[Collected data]

►

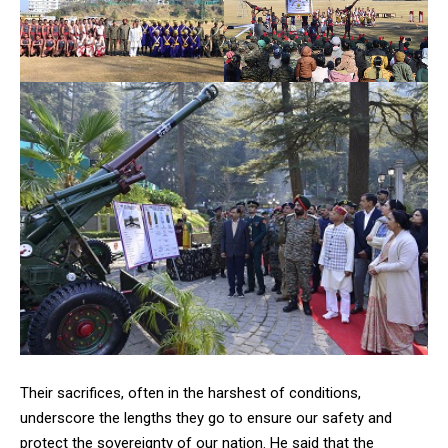
Their sacrifices, often in the harshest of conditions,
underscore the lengths they go to ensure our safety and
protect the sovereignty of our nation. He said that the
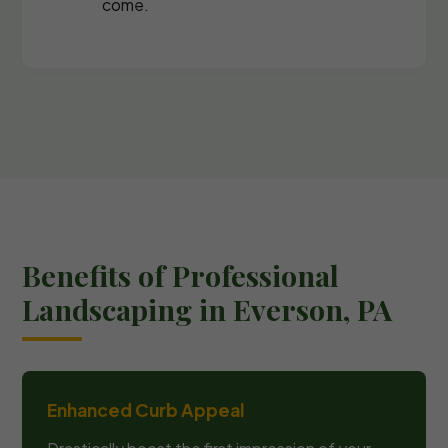
come.
Benefits of Professional
Landscaping in Everson, PA
Enhanced Curb Appeal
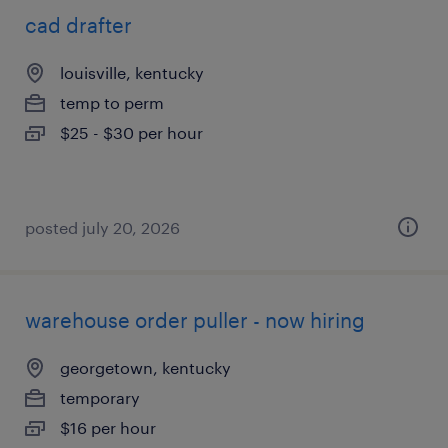
cad drafter
louisville, kentucky
temp to perm
$25 - $30 per hour
posted july 20, 2026
warehouse order puller - now hiring
georgetown, kentucky
temporary
$16 per hour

◄

■ **Problem**
Of the lines above, copy each that contains "kentucky".

■ **Solution to the exercise**
louisville, kentucky
georgetown, kentucky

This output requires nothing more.